I could marry Miguel, she thought, or someone like him. I could settle down in town here. Learn the language, learn the streets. Learn to shop at the marketplace. Make babies. I could keep a journal up in Daddy's trunk in the mountains just like he did. I could visit it once or twice a year. I could even visit the market at Marrakech.
His hand found its way up her dress and into her panties. He pressed her against the building. He had his cock out.
"What?" she said. It was muffled by his lips.
"Come on," he said, "we have time."
He pulled her dress up around her waist. Her panties weren't even pulled down, he just pulled the crotch over to one side.
"Is it big enough for you, American girl?" he asked.
She couldn't believe she heard that. "What?" She decided she didn't hear it.
He poked his big, hard dick at her. He kissed her again. She was no longer kissing back.

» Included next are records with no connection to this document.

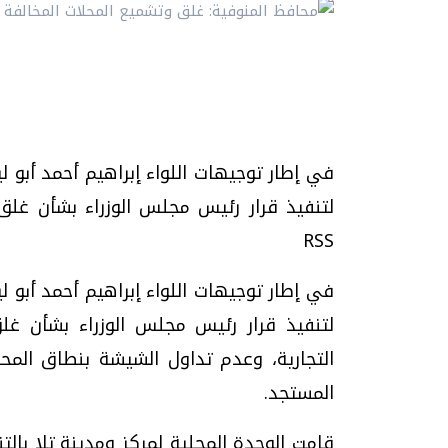
في إطار توجيهات اللواء إبراهيم أحمد أبو 
RSS
في إطار توجيهات اللواء إبراهيم أحمد أبو 
لتنفيذ قرار رئيس مجلس الوزراء بشأن غلق
التجارية، وعدم تداول الشيشة بنطاق الم
المستجد.
قامت الوحدة المحلية لمركز ومدينة تلا بال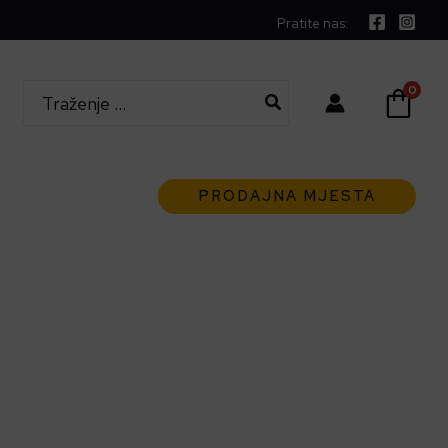
Pratite nas:
Search
0
for:
PRODAJNA MJESTA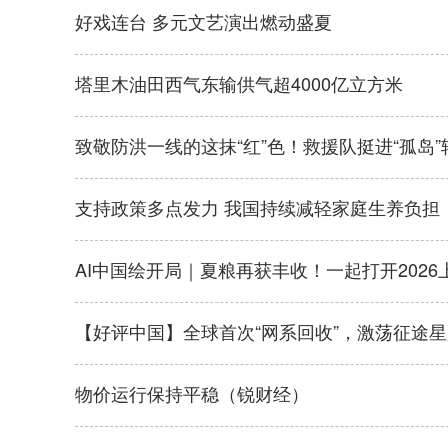
好戏连台 多元文艺演出燃动盛夏
塔里木油田西气东输供气超4000亿立方米
致敬防洪一线的这抹“红”色！救援队挺进“孤岛
支持政策多点发力 我国持续减轻家庭生养负担
AI中国绘开局｜夏粮再获丰收！一起打开2026
【好评中国】全球首次“网系回收”，激荡征途
物价运行保持平稳（锐财经）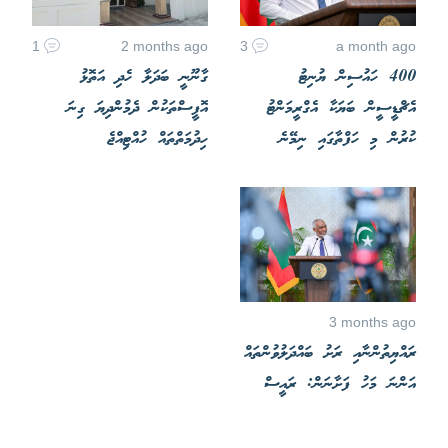
1
2 months ago
3
a month ago
400 ހައުސިން ޔުނިޓު
ގާނޫނީ ބަދަލާ ހެދި އަތޮޅު
އެޗްޑީސީން ބަޔަކާ އެގްރީމަންޓު
އޮފީސްތަކުން ދެމުންދިޔަ ގިނަ
ކުރުން މި ހަފްތާގައި ނިމޭނެ
ހިދުމަތްތައް ހުއްޓިއްޖެ
3 months ago
ރައްޔިތުންނާއި ރަށު ބައްދަލުވުންތައް
އަންނަ މަހު ފަށާނަން: ރައީސް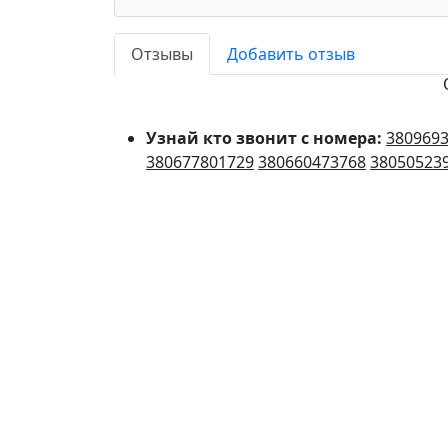
Отзывы
Добавить отзыв
Узнай кто звонит с номера:
380969
380677801729
380660473768
38050523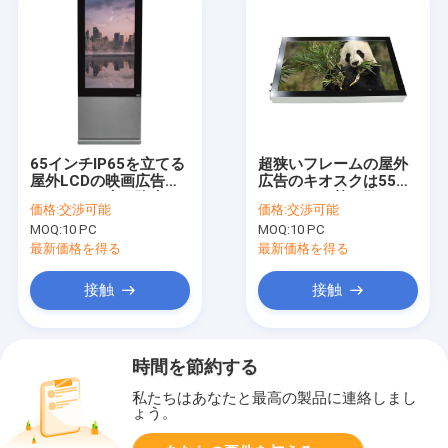
65インチIP65を立てる
超狭いフレームの屋外
屋外LCDの映画広告の
広告のキオスクは55イ
キオスクの床は防水す
ンチすぐに熱を散らす
価格:
交渉可能
価格:
交渉可能
る
MOQ:
10 PC
MOQ:
10 PC
最新価格を得る
最新価格を得る
接触
接触
時間を節約する
私たちはあなたと最高の製品に連絡しまし
ょう。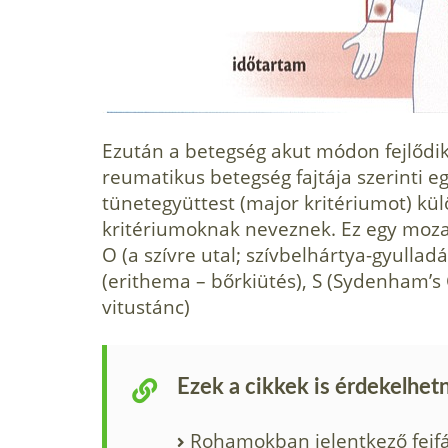
Ezután a betegség akut módon fejlődik 
reumatikus betegség fajtája szerinti eg
tünetegyüttest (major kritériumot) k
kritériumoknak neveznek. Ez egy mozaiks
O (a szívre utal; szívbelhártya-gyullad
(erithema – bőrki­ütés), S (Sydenham’s
vitustánc)
Ezek a cikkek is érdekelhet
Rohamokban jelentkező fejf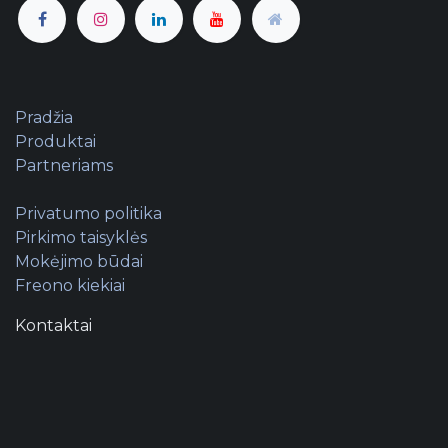
Pradžia
Produktai
Partneriams
Privatumo politika
Pirkimo taisyklės
Mokėjimo būdai
Freono kiekiai
Kontaktai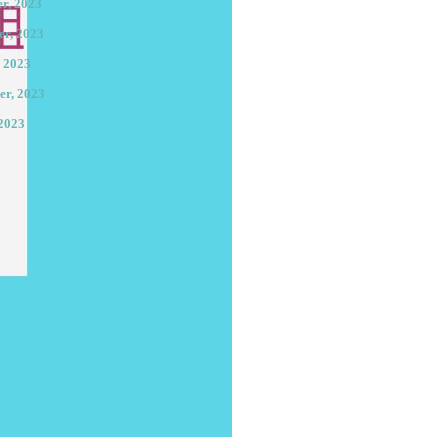
r, 2023
r, 2023
, 2023
er, 2023
 2023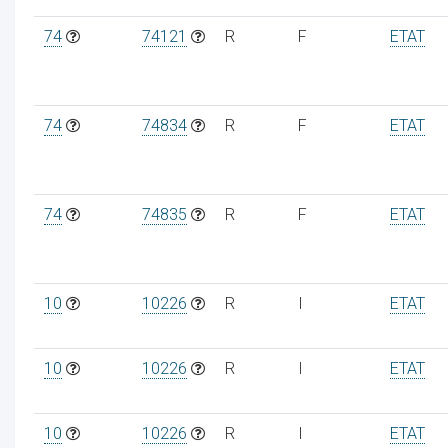
74
74121
R
F
ETAT
74
74834
R
F
ETAT
74
74835
R
F
ETAT
10
10226
R
I
ETAT
10
10226
R
I
ETAT
10
10226
R
I
ETAT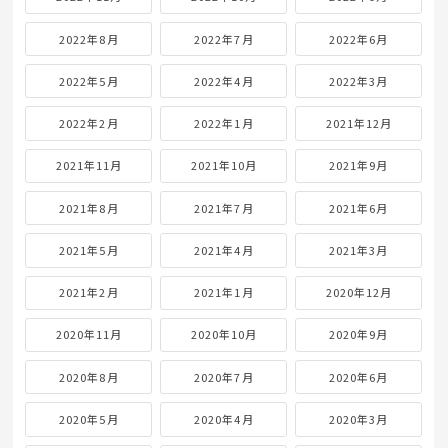
2022年8月
2022年7月
2022年6月
2022年5月
2022年4月
2022年3月
2022年2月
2022年1月
2021年12月
2021年11月
2021年10月
2021年9月
2021年8月
2021年7月
2021年6月
2021年5月
2021年4月
2021年3月
2021年2月
2021年1月
2020年12月
2020年11月
2020年10月
2020年9月
2020年8月
2020年7月
2020年6月
2020年5月
2020年4月
2020年3月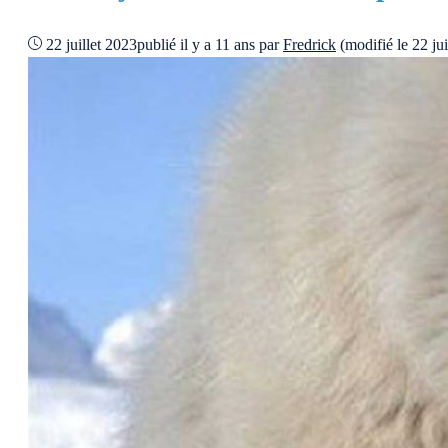
22 juillet 2023
publié il y a 11 ans
par
Fredrick
(modifié le 22 ju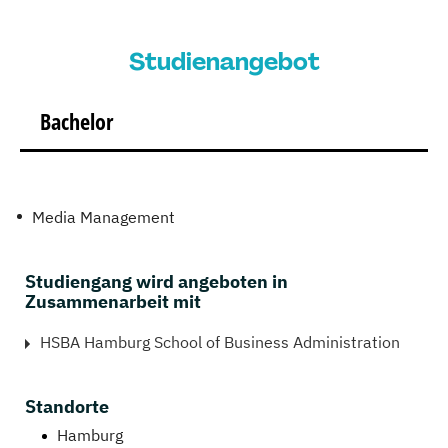
Studienangebot
Bachelor
Media Management
Studiengang wird angeboten in
Zusammenarbeit mit
HSBA Hamburg School of Business Administration
Standorte
Hamburg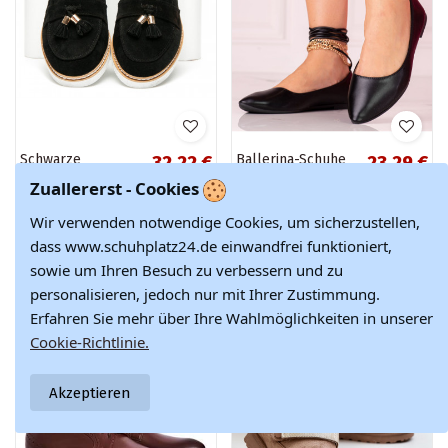
Schwarze
Ballerina-Schuhe
32,22 €
23,29 €
Mokassins aus
aus schwarzem
53,70 €
Zuallererst - Cookies
Wildleder
Shelovet
Wir verwenden notwendige Cookies, um sicherzustellen,
dass www.schuhplatz24.de einwandfrei funktioniert,
Winter OUTLET
Winter OUTLET
sowie um Ihren Besuch zu verbessern und zu
-40%
-30%
personalisieren, jedoch nur mit Ihrer Zustimmung.
Erfahren Sie mehr über Ihre Wahlmöglichkeiten in unserer
Cookie-Richtlinie.
Akzeptieren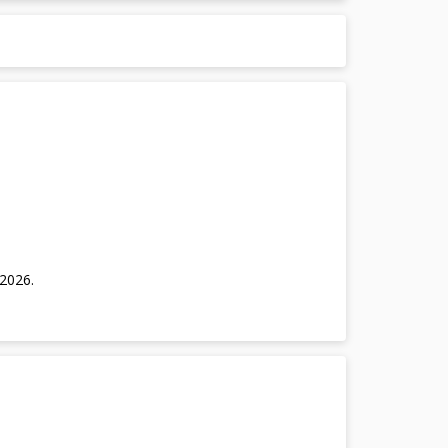
/2026
.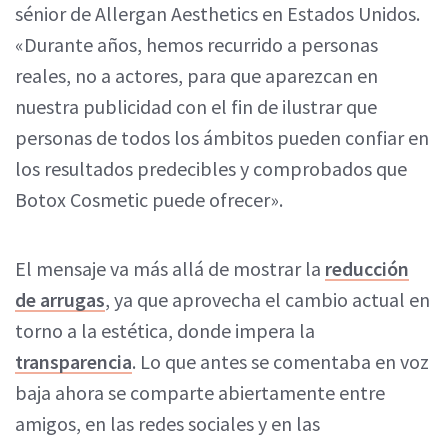
sénior de Allergan Aesthetics en Estados Unidos.
«Durante años, hemos recurrido a personas
reales, no a actores, para que aparezcan en
nuestra publicidad con el fin de ilustrar que
personas de todos los ámbitos pueden confiar en
los resultados predecibles y comprobados que
Botox Cosmetic puede ofrecer».
El mensaje va más allá de mostrar la
reducción
de arrugas
, ya que aprovecha el cambio actual en
torno a la estética, donde impera la
transparencia
. Lo que antes se comentaba en voz
baja ahora se comparte abiertamente entre
amigos, en las redes sociales y en las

His cock moved between her thighs. He was fucking her even though he wasn't really inside of her. At the rate he's going, she thought, he'll be done soon. She wriggled against him, trying to speed him up. It worked. He came in a big splash.
Her thighs and underpants were a mess.
He was grinning. "Very good," he said. "American girls-- very hot. You no want to go to party?"
"I'm meeting someone," she said sheepishly.
"Okay." He zipped up his pants. "Bye, Gloria."
She walked carefully, trying not to get her dress wet. After he'd turned the corner, she stopped and ducked into the shadows beside a building. It looked residential and uninhabited at the same time.
Her thighs were chafed. She slipped off her panties and wiped Miguel's cum off her. She checked her white dress. Miraculously, it was still clean.
With her purse still slung over one shoulder, and her panties balled in her hand, she walked slowly back toward the Promenade.
Naked sandy children ran by laughing. She crossed the boardwalk to the ocean side as the laughter receded. She felt as if they had been laughing at her.
She stood on the edge of the lovely tiled boardwalk. The tide was high. She threw her panties out into the ocean. 'She and Billie Joe MacAllister was throwing something off the Tallahassee Bridge.' She knew they'd wash back ashore, but she'd be gone, and they'd be clean.